To gain this understanding, records managers must analyse the role and responsibilities of the organization, study its structures and working methods and discover how these have changed during its life. They also need to identify the broader issues that influence the way the organization operates, including its corporate culture and the interests and expectations of stakeholders within the organization and externally. Knowledge of the organization's operating environment is a key element in designing an effective records management programme.
When the records manager has investigated these broader aspects of the organization, the next task is to acquire a deeper understanding of its functions and the activities that are performed to support them. The knowledge gained from these investigations can then be used to assess how each of these factors affects the organization's needs for evidence and information, and the degree to which its needs are met by the existing records and records systems. Putting all these pieces together, the records manager can design and implement a programme that fits the organization's requirements.
This chapter examines analytical techniques that records managers can use to develop a wide view of an organization and their role within it. These techniques may be used when establishing a new records management programme and also in responding to changing circumstances when a programme is in operation.
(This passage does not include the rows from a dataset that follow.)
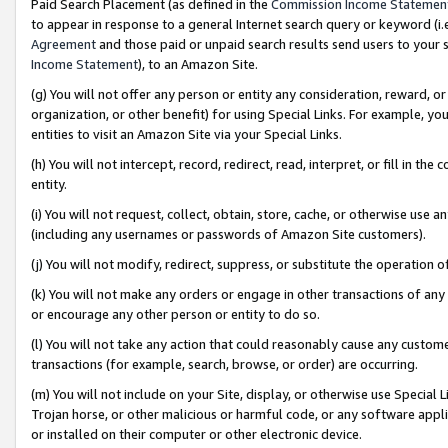
Paid Search Placement (as defined in the
Commission Income Statemen
to appear in response to a general Internet search query or keyword (i.e.
Agreement
and those paid or unpaid search results send users to your sit
Income Statement
), to an Amazon Site.
(g) You will not offer any person or entity any consideration, reward, or
organization, or other benefit) for using Special Links. For example, 
entities to visit an Amazon Site via your Special Links.
(h) You will not intercept, record, redirect, read, interpret, or fill in 
entity.
(i) You will not request, collect, obtain, store, cache, or otherwise us
(including any usernames or passwords of Amazon Site customers).
(j) You will not modify, redirect, suppress, or substitute the operation 
(k) You will not make any orders or engage in other transactions of any 
or encourage any other person or entity to do so.
(l) You will not take any action that could reasonably cause any custome
transactions (for example, search, browse, or order) are occurring.
(m) You will not include on your Site, display, or otherwise use Specia
Trojan horse, or other malicious or harmful code, or any software app
or installed on their computer or other electronic device.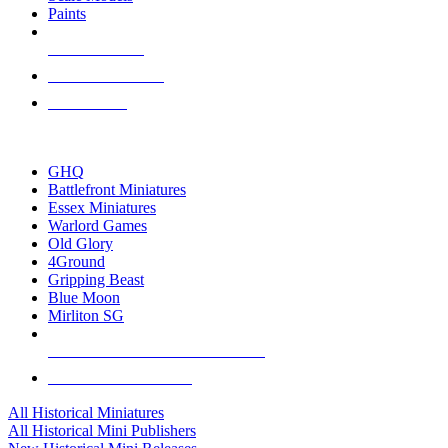
Paints
NEW RELEASES
RECENT ARRIVALS
PRE-ORDERS
TOP HISTORICAL MINI PUBLISHERS
GHQ
Battlefront Miniatures
Essex Miniatures
Warlord Games
Old Glory
4Ground
Gripping Beast
Blue Moon
Mirliton SG
ALL HISTORICAL MINI PUBLISHERS
ALL HISTORICAL MINIS
All Historical Miniatures
All Historical Mini Publishers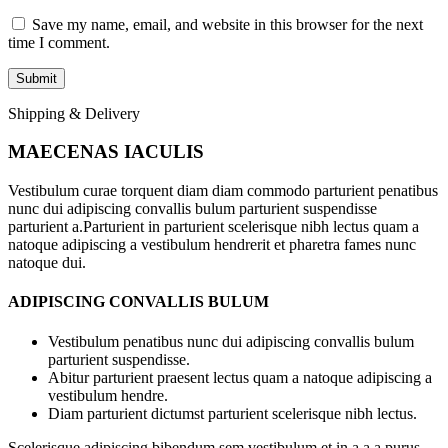
Save my name, email, and website in this browser for the next
time I comment.
Shipping & Delivery
MAECENAS IACULIS
Vestibulum curae torquent diam diam commodo parturient penatibus
nunc dui adipiscing convallis bulum parturient suspendisse
parturient a.Parturient in parturient scelerisque nibh lectus quam a
natoque adipiscing a vestibulum hendrerit et pharetra fames nunc
natoque dui.
ADIPISCING CONVALLIS BULUM
Vestibulum penatibus nunc dui adipiscing convallis bulum
parturient suspendisse.
Abitur parturient praesent lectus quam a natoque adipiscing a
vestibulum hendre.
Diam parturient dictumst parturient scelerisque nibh lectus.
Scelerisque adipiscing bibendum sem vestibulum et in a a a purus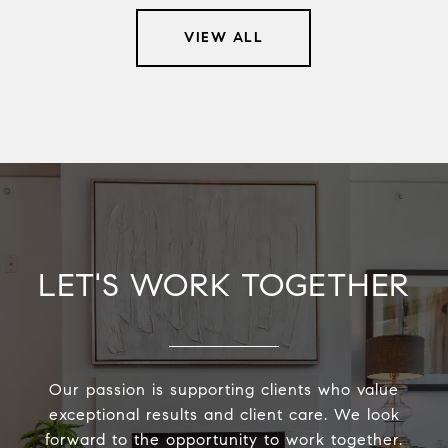
VIEW ALL
LET'S WORK TOGETHER
Our passion is supporting clients who value
exceptional results and client care. We look
forward to the opportunity to work together.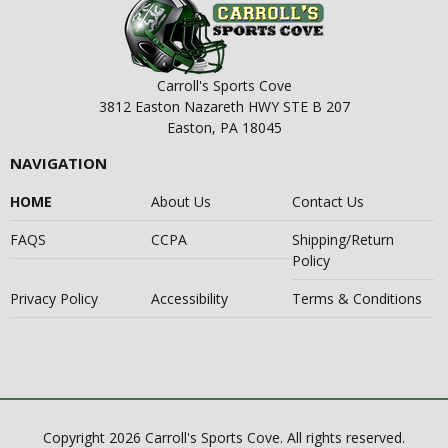
Carroll's Sports Cove
3812 Easton Nazareth HWY STE B 207
Easton, PA 18045
NAVIGATION
HOME
About Us
Contact Us
FAQS
CCPA
Shipping/Return
Policy
Privacy Policy
Accessibility
Terms & Conditions
Copyright 2026 Carroll's Sports Cove. All rights reserved.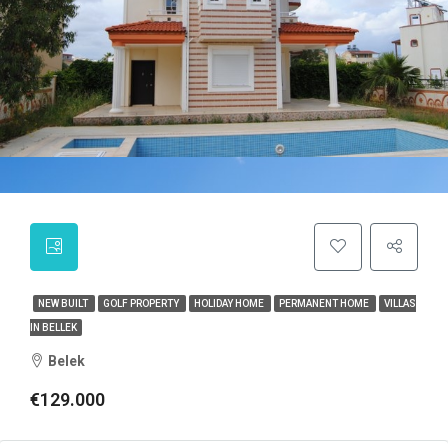
NEW BUILT
GOLF PROPERTY
HOLIDAY HOME
PERMANENT HOME
VILLAS
IN BELLEK
Belek
€129.000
Using analytical techniques
What techniques are available?
Records managers need to undertake a range of analyses, using techniques appropriate to each task (see Figure 2.1). One of these techniques, the records survey, has been developed by records managers themselves, but others were invented outside the records management field. Techniques for investigating the environment, culture and structure of organizations have been developed by management analysts, while functional and process analysis techniques are borrowed from information technology and systems analysts.
Analysis is an iterative process, since issues raised when one technique is used will often need further investigation using a related technique. The choice of an initial technique depends on the purpose of the analysis and the object to be analysed.